A balance of delusion exists in Israeli politics between Left and Right. On the Left, we have leaders who, when given the facts about strategic options, decide they don't like the facts and make new ones up that suit them better. And on the Right, we have leaders who, when given the facts about their political options, decide they don't like the facts and make up new ones that suit them better.

The Left's latest fantasy is its enthusiasm for a deal with Hamas that would free Gilad Schalit. By Tuesday night, Israelis should know whether or not our outgoing leftist government will agree to release between 450 and 1,000 Palestinian terrorists - including mass murderers serving multiple life sentences - in exchange for Schalit whom Hamas and it sister terror groups have held hostage since June 2006.
Schalit's plight presents two stark choices. We can surrender to all of Hamas's demands and reunite Schalit with his suffering family, or we can keep a stiff upper lip, refuse to negotiate with terrorists and wait until we receive actionable intelligence on his whereabouts and attempt to rescue him. We know what will happen in both cases.
If we surrender to Hamas's demands, we will ensure more families will suffer the same plight as Gilad Schalit's family. We know that this will happen because we have been through this process repeatedly. Every single time we have released terrorists for hostages, the result has been more murdered Israelis and more hostages. As before, the only thing we still don't know is the names of the next victims. They could be any of us. And so, in a very real sense, they are all of us.

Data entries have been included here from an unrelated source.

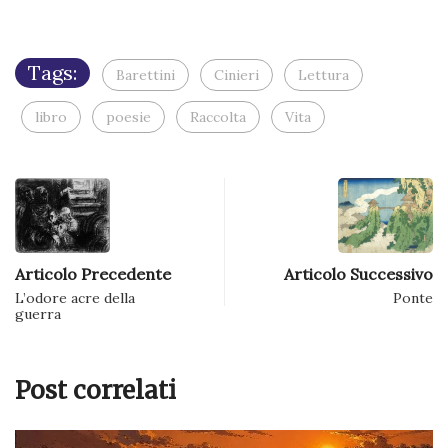
apre
in
una
nuova
finestra)
Tags:
Barettini
Cinieri
Lettura
libro
poesie
Raccolta
Vita
Articolo Precedente
Articolo Successivo
L’odore acre della
Ponte
guerra
Post correlati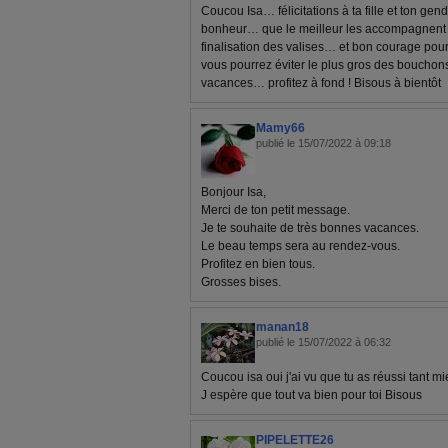
Coucou Isa… félicitations à ta fille et ton g
bonheur… que le meilleur les accompagnent 
finalisation des valises… et bon courage pou
vous pourrez éviter le plus gros des bouchons
vacances… profitez à fond ! Bisous à bientôt
Mamy66
publié le 15/07/2022 à 09:18
Bonjour Isa,
Merci de ton petit message.
Je te souhaite de très bonnes vacances.
Le beau temps sera au rendez-vous.
Profitez en bien tous.
Grosses bises.
manan18
publié le 15/07/2022 à 06:32
Coucou isa oui j'ai vu que tu as réussi tant mi
J espère que tout va bien pour toi Bisous
PIPELETTE26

If on the other hand the outgoing government opted for the stiff upper lip approach, we know that we would increase the chance that Schalit will be murdered. Hamas can kill him at any time. And in the event that the IDF stages a rescue raid, there is a good chance that both Schalit and his rescuers will return to their families in wooden boxes. Then again, we also know that by not negotiating with terrorists, and by keeping jailed terrorists in prison, we stand a better chance of protecting the lives of the rest of us.
Both choices, of course, are miserable ones. But they are the only choices. We can surrender or we can fight. There is no third option.

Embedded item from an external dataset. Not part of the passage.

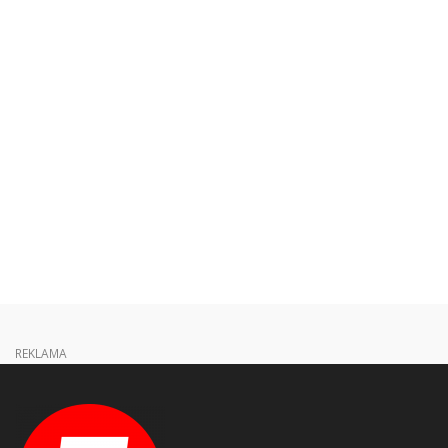
REKLAMA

In keeping though with the Left's penchant for dreaming up imaginary choices, the Kadima-Labor government decided to negotiate Schalit's release with Hamas, but to pretend that in doing so, it is doing something other than surrendering. Rather than admit that by agreeing to release hundreds of murderers from jail he is placing every single family in the country at risk, outgoing Prime Minister Ehud Olmert describes his urgent pleadings to Hamas as a noble gesture towards the Schalit family, a gesture which supposedly gives expression to Judaism's commitment to Jewish captives. That is, he has moved the discussion of the terrorist release from the realm of reality to the realm of metaphysics.
Much to his discredit, Prime Minister-designate Binyamin Netanyahu has refused to criticize the outgoing government's surrender to Hamas. There is some justification for his silence. The media is so adamant about moving forward with the release of mass murderers that were he to speak out, he would set the media against him even before he is sworn in to office. But then again, the overwhelmingly leftist media will treat Netanyahu with hostility regardless of what he does. So it seems unreasonable that he has maintained his silence on this issue.
The one politician who has been outspoken in opposing the mass release of terrorists has been MK Ya'acov (Ketzeleh) Katz, the leader of the National Union party. Together with the families of terror victims who oppose the government's intention to release their relatives' murderers, Katz has been the loudest voice in politics stridently opposing the deal. He has made clear that it will endanger the country and guarantee the murder and abduction of still more Israelis.
Katz and the National Union have it right on this issue. Indeed, they have it right on just about every major strategic issue they have championed. From their opposition to the failed Oslo process to their opposition to the failed Camp David summit, from their opposition to the withdrawal from south Lebanon and Gaza to their opposition to the failed road map peace process and the failed Annapolis peace process, the National Union has been right all along. It has always stayed true to its principles.
One might think that given the National Union's consistent track record that it would be the largest party in the Knesset. Surely voters would reward it for its wisdom. But one of course would be wrong.
The National Union received four seats in the Knesset. Its sister party, Habayit Hayehudi won three mandates. The two parties ran separately despite their ideological and cultural affinity because their members simply couldn't get along. They couldn't compromise on who would appear where on the party list.
And this is the beginning of the story.
FOr all of its strategic wisdom and clearheadedness, the National Union is a political home for delusional politicians. In all of its various incarnations - from Tehiya to Herut to Moledet to the National Union - the party has never been able to understand what it means to govern. It has never been able to recognize that politics is the art of compromise.